* [Work item]: Return the full set of entries below exactly, leaving every image out.

* [Entries taken from a collection]:
★ ★ ★

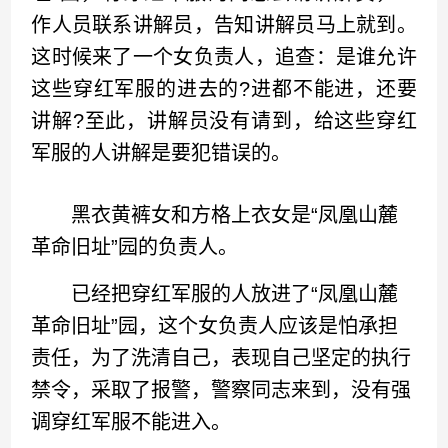
作人员联系讲解员，告知讲解员马上就到。
这时候来了一个女负责人，追查：是谁允许
这些穿红军服的进去的?进都不能进，还要
讲解?至此，讲解员没有请到，给这些穿红
军服的人讲解是要犯错误的。
黑衣黄裤女和方格上衣女是“凤凰山麓
革命旧址”园的负责人。
已经把穿红军服的人放进了“凤凰山麓
革命旧址”园，这个女负责人应该是怕承担
责任，为了洗清自己，表现自己坚定的执行
禁令，采取了报警，警察同志来到，没有强
调穿红军服不能进入。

★ ★ ★

* [Response to this task]:
作人员联系讲解员，告知讲解员马上就到。
这时候来了一个女负责人，追查：是谁允许
这些穿红军服的进去的?进都不能进，还要
讲解?至此，讲解员没有请到，给这些穿红
军服的人讲解是要犯错误的。
黑衣黄裤女和方格上衣女是“凤凰山麓
革命旧址”园的负责人。
已经把穿红军服的人放进了“凤凰山麓
革命旧址”园，这个女负责人应该是怕承担
责任，为了洗清自己，表现自己坚定的执行
禁令，采取了报警，警察同志来到，没有强
调穿红军服不能进入。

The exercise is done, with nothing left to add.